Extracted page text data:
********

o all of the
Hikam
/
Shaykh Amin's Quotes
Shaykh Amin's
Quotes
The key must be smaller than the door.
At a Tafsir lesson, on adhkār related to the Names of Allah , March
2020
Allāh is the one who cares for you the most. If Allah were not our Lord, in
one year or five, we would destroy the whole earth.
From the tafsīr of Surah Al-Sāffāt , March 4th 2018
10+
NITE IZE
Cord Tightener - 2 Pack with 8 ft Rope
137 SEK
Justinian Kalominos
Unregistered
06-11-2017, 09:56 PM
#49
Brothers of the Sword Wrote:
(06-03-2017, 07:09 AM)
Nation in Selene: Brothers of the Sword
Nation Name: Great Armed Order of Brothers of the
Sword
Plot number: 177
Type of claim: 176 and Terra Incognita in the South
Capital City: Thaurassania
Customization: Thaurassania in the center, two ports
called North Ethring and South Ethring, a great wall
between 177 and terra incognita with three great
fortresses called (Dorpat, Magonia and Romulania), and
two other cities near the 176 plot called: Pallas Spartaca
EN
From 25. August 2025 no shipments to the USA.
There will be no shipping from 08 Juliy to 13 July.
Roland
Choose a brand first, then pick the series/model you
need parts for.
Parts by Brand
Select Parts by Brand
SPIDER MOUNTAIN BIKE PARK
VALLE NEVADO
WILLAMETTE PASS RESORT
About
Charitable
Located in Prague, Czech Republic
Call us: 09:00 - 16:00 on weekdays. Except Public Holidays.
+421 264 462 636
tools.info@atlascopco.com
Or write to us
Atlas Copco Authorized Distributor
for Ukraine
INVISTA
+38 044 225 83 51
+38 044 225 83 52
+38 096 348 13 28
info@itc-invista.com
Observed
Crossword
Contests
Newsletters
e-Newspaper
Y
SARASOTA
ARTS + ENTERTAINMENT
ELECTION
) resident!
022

********

▶ **WORK TO COMPLETE**
Write down exactly the line with "Capital City: Thaurassania", then each line after it through the end of the data.

▶ **THE ANSWER**
Capital City: Thaurassania
Customization: Thaurassania in the center, two ports
called North Ethring and South Ethring, a great wall
between 177 and terra incognita with three great
fortresses called (Dorpat, Magonia and Romulania), and
two other cities near the 176 plot called: Pallas Spartaca
EN
From 25. August 2025 no shipments to the USA.
There will be no shipping from 08 Juliy to 13 July.
Roland
Choose a brand first, then pick the series/model you
need parts for.
Parts by Brand
Select Parts by Brand
SPIDER MOUNTAIN BIKE PARK
VALLE NEVADO
WILLAMETTE PASS RESORT
About
Charitable
Located in Prague, Czech Republic
Call us: 09:00 - 16:00 on weekdays. Except Public Holidays.
+421 264 462 636
tools.info@atlascopco.com
Or write to us
Atlas Copco Authorized Distributor
for Ukraine
INVISTA
+38 044 225 83 51
+38 044 225 83 52
+38 096 348 13 28
info@itc-invista.com
Observed
Crossword
Contests
Newsletters
e-Newspaper
Y
SARASOTA
ARTS + ENTERTAINMENT
ELECTION
) resident!
022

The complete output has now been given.